M. Alston a indiqué que le rapport n'est qu'un commencement et pas la fin. Le suivi des recommandations sera essentiel.

M. Ziegler, Rapporteur spécial sur le droit à l'alimentation, a pour sa part indiqué avoir demandé l'autorisation d'effectuer une visite en Israël mais n'avoir reçu aucune réponse de la part du Gouvernement israélien. Il a rappelé que le Gouvernement israélien avait informé que tous les véhicules au sud du fleuve Litani seraient bombardés, ce qui a empêché l'acheminement de l'aide humanitaire; il s'agit là d'un précédent dangereux. Il y a eu ensuite un nombre de massacres délibérés de populations civiles que l'on ne peut pas qualifier de dommages collatéraux, a affirmé M. Ziegler. Il a par ailleurs attiré l'attention sur la catastrophe écologique qui a frappé la Méditerranée orientale, les bombes à fragmentation qui rendent impossible le retour dans les champs. De toute évidence, il y a eu violation grave du droit humanitaire, a-t-il conclu. Par ailleurs, le Gouvernement libanais doit absolument déclarer un moratoire voire une annulation de la dette des paysans, a affirmé M. Ziegler. La récolte de cette année a en effet été quasiment totalement détruite, a-t-il fait observer. Il faut en outre que le Gouvernement israélien donne immédiatement une carte indiquant où ont été posées les mines antipersonnel.
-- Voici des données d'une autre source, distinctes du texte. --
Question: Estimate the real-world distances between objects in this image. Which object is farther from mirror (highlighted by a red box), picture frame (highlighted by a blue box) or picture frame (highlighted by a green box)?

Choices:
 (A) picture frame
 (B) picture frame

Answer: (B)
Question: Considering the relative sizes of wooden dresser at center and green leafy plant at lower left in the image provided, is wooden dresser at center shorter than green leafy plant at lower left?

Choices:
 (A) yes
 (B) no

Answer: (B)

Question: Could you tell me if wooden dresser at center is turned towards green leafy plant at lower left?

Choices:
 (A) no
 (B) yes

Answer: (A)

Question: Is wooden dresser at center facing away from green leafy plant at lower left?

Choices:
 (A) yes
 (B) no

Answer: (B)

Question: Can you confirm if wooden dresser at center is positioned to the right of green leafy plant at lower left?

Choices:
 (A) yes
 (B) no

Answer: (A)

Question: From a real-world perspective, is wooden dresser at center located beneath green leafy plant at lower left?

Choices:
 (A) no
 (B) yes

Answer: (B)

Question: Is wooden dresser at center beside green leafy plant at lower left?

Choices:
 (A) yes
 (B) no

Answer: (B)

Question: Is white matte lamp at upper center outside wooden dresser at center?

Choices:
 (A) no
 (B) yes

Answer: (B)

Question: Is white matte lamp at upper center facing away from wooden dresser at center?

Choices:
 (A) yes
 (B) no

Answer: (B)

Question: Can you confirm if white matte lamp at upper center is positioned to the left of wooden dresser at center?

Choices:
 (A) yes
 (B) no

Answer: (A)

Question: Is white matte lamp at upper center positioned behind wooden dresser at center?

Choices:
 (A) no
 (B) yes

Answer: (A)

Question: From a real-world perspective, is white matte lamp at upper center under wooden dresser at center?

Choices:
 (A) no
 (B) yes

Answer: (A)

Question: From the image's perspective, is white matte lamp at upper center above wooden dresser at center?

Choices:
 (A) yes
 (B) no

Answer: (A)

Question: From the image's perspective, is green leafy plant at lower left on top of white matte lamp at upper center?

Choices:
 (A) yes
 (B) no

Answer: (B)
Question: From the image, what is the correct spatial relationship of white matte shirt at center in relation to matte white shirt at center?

Plusieurs critiques ont été adressées s'agissant du rapport conjoint, notamment par le Pakistan au nom de l'Organisation de la Conférence islamique, et le Bahreïn au nom du Groupe arabe, estimant que les membres de la mission cherchaient à préjuger des conclusions de la Commission d'enquête que le Conseil a décidé de dépêcher dans la région.

Les représentants des pays suivants ont pris la parole: Israël, Liban, Pakistan (au nom de l'Organisation de la Conférence islamique), Barheïn (au nom du Groupe arabe), Égypte, Canada, Suisse, Iran, Arabie saoudite, Bangladesh, Malaisie, Émirats arabes unis, États-Unis, Syrie, Maroc, Koweït, Chine, Cuba, Indonésie, Algérie, Finlande (au nom de l'Union européenne), Azerbaïdjan, Libye, Palestine, Tunisie, Jordanie, Soudan, Fédération de Russie et Chili. Les cinq détenteurs de mandats ont répondu aux questions et fait des observations en fin de séance. Le Liban a exercé le droit de réponse.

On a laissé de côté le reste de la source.